++++ DATA SECTION

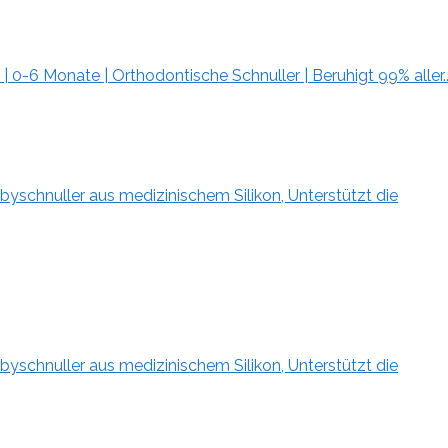
| 0-6 Monate | Orthodontische Schnuller | Beruhigt 99% aller..
byschnuller aus medizinischem Silikon, Unterstützt die
byschnuller aus medizinischem Silikon, Unterstützt die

++++++++

> EXERCISE BRIEF: Write the data above out exactly. Leave out any pictures.

> SOLUTION TO THE EXERCISE:
| 0-6 Monate | Orthodontische Schnuller | Beruhigt 99% aller..
byschnuller aus medizinischem Silikon, Unterstützt die
byschnuller aus medizinischem Silikon, Unterstützt die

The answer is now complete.